**WHAT YOU NEED TO DO**
When a line in the listing below contains the word "tutto", return a copy of that line.

== EXERCISE DATA

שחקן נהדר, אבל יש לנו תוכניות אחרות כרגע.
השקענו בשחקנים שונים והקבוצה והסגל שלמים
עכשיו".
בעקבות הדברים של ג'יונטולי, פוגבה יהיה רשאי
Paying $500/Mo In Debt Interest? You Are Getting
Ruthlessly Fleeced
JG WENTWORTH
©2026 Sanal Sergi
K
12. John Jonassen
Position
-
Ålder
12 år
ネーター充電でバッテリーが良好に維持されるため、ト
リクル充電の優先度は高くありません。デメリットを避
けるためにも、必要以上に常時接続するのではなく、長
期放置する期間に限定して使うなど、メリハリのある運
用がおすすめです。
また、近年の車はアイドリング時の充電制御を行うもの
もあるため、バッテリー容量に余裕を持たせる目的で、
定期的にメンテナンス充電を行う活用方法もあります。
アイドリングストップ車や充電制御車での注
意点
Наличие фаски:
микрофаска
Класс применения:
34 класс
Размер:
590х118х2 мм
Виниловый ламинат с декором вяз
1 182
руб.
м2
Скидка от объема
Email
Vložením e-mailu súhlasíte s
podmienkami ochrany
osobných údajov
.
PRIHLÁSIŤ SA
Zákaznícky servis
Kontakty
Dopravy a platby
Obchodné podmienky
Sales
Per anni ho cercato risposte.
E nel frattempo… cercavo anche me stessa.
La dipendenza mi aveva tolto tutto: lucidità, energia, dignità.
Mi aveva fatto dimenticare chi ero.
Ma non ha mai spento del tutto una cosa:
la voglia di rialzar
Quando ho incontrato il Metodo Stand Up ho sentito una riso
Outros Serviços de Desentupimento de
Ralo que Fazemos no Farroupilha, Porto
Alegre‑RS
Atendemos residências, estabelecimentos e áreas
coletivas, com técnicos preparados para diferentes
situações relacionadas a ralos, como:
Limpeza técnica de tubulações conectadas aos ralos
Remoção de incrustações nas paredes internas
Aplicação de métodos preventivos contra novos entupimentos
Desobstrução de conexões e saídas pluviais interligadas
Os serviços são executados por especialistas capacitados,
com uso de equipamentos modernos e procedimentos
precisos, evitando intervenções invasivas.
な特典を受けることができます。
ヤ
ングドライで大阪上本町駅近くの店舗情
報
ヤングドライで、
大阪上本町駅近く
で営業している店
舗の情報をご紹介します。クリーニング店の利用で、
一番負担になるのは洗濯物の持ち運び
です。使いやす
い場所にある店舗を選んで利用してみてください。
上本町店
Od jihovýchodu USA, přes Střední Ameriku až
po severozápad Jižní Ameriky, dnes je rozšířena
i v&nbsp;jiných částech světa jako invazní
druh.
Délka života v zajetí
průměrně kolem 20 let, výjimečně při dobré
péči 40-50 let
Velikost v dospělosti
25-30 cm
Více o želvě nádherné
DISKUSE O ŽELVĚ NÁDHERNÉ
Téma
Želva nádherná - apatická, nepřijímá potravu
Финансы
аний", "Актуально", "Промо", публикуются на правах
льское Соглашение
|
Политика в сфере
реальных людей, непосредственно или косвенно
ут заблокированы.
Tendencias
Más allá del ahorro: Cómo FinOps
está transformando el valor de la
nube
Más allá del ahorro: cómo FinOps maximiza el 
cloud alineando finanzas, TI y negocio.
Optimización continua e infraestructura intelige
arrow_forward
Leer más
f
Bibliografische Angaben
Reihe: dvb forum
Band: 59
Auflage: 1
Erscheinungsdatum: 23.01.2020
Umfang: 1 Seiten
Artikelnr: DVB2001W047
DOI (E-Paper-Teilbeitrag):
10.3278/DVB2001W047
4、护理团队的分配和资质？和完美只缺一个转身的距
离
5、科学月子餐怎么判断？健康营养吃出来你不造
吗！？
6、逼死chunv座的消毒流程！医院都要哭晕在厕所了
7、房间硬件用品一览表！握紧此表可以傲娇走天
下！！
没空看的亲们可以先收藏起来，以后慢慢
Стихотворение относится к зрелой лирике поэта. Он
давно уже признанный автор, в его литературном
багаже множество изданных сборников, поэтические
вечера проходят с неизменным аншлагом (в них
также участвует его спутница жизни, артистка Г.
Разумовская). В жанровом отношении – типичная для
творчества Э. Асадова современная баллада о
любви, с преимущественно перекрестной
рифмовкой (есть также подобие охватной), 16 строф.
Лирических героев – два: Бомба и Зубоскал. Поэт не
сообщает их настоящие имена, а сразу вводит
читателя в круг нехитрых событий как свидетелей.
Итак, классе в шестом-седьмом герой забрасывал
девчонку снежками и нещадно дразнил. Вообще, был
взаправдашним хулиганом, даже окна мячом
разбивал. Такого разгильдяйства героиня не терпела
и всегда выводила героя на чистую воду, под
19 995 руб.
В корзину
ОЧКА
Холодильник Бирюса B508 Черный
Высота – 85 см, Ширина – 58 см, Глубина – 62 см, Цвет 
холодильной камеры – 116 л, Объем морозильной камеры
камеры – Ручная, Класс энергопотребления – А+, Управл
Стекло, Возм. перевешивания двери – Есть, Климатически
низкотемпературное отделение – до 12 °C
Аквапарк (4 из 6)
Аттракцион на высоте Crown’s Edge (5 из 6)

====

**RESPONSE TO THE EXERCISE**
La dipendenza mi aveva tolto tutto: lucidità, energia, dignità.
Ma non ha mai spento del tutto una cosa:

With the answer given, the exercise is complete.